RHS Seniors Say Goodbye and Share Advice

RHS Seniors Say Goodbye and Share Advice

Grace Ellis, Managing Editor

This Saturday, June 27th, Rhinebeck High School’s Class of 2020 will graduate and our seniors’ paths will diverge. Some will join the workforce, others will attend college or enlist in the military, and still others will pursue other unique and exciting paths.

But before seniors move on, Rhinebeck Reality partnered with the RHS Student Council to ask for their advice. Figuring out which path to choose after high school can be difficult. But this year’s Class of 2020 managed to do it, despite all the unique obstacles they faced, and they learned a few lessons along the way.

To give seniors the opportunity to share these lessons, we asked distributed a survey in May. Here are the questions we asked and some of the advice that seniors gave:

How did you decide to choose a certain path for your future? 

In response to this question, many seniors explained that they chose a path that would best support their interests. Mikaela Torcello decided to study photography at the Pratt Institute in Brooklyn because art has always been her favorite class, and she “wanted [her] career to be something [she] enjoys doing.” 

Lyla Andrick, who will be attending the University of Connecticut, took a similar approach to her future plans: “I’ve known I was interested in an equine medical careers since kindergarten and UCONN fit all the needs and wants I was looking for from my prospective college. They have an incredible equine science program and really prepare their students for graduate school.” 

Other seniors, like Sophia Rich, emphasized the important role RHS teachers played in fueling their interest subjects. Sophie plans to pursue a degree in adolescent education with a concentration in English at Manhattan College. 

She explained, “The teachers in our English department completely baffle me with their kindness and love for all of their students, they have helped me so much in the last four years and I can only hope to help students as much as they have helped me.”

Jillian Holen emphasized a more holistic approach to her post-graduate plans. Jillian committed to Binghamton University “because it had everything I was looking for in terms of academics, location, cost, size, student life, and opportunities on campus.”

What was the hardest part about deciding what to do after high school?

Nicole Prout, who will be majoring in law and society at Russell Sage College, replied 

that, “applying to colleges in the fall not knowing where I’d go” was the most difficult part of her post-graduate planning process.

Senior Ian Cho, who plans to study business management at Furman University, found that deciding which college to attend was the most challenging. Mikaela agreed, elaborating that she “had to make a March madness bracket to make [her] decision making process a little easier.” 

For Lyla Andrick, money was a huge factor in this decision making process. She explained, “I figured if I was going to spend a bulk of money on my education, it would be on graduate school rather than undergraduate so I put a lot of consideration into the cost of what college I would be attending.”

Teilor Dunne, who plans to join the Army as a mechanic, faced a different challenge. He found that Armed Services Vocational Aptitude Battery test, an exam administered by the U.S. Military to determine qualification for enlistment, was the most difficult step in his post-graduate planning process.

What advice do you have for underclassmen about deciding what to do after high school?

Seniors Bethany Hutchings and Jillian Holen both urge underclassmen to simply do what feels right as they navigate the complexities of post-graduate planning. 

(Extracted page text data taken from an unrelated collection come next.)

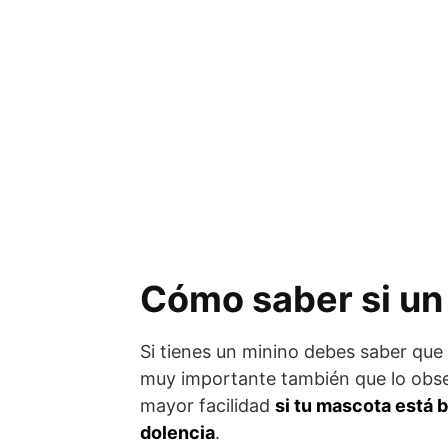
Cómo saber si un
Si tienes un minino debes saber que 
muy importante también que lo obse
mayor facilidad
si tu mascota está 
dolencia
.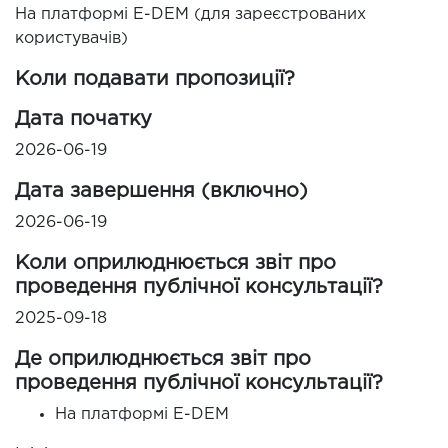
На платформі E-DEM (для зареєстрованих
користувачів)
Коли подавати пропозиції?
Дата початку
2026-06-19
Дата завершення (включно)
2026-06-19
Коли оприлюднюється звіт про
проведення публічної консультації?
2025-09-18
Де оприлюднюється звіт про
проведення публічної консультації?
На платформі E-DEM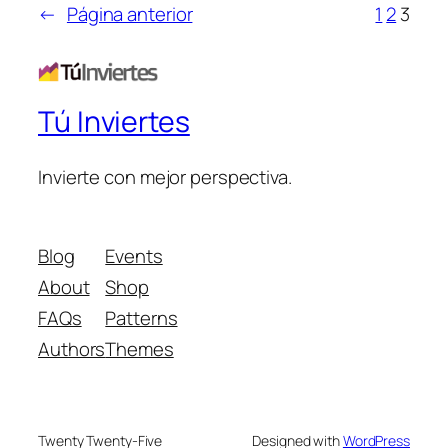
←
Página anterior
1
2
3
Tú Inviertes
Invierte con mejor perspectiva.
Blog
Events
About
Shop
FAQs
Patterns
Authors
Themes
Twenty Twenty-Five
Designed with
WordPress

Bethany, a rising freshman at Washington University in St. Louis, said that she “didn’t know where I wanted to go [to college] until [she] stepped on campus and it felt like home.” 

Jillian explained, “I applied to 18 schools and ended up deciding very easily to attend the first school I applied to. But I don’t regret applying to all of those schools because it felt right at the time, and it ultimately made me confident in my decision after having many different offers from different schools.” 

Serena Albahary, a rising freshman at Muhlenberg College, and Reyna Martinez, a rising freshman at Bard College, both encourage underclassmen to do something they enjoy.

Cidney Cassano, who plans to attend Skidmore College, has similar advice: “Do what makes you happy. College isn’t the only option, don’t let outside pressures influence you.” 

Deciding which path to take after high school can be stressful. But our seniors agree that if you pursue the things that make you happy and believe in yourself, you’re headed in the right direction. 

Pursue your passions, don’t worry too much about pleasing everyone, and – in the wise words of Sophia Rich – “just change the subject when relatives ask you what you want to be when you’re older, it’ll save you from a lot of uncomfortable conversations.”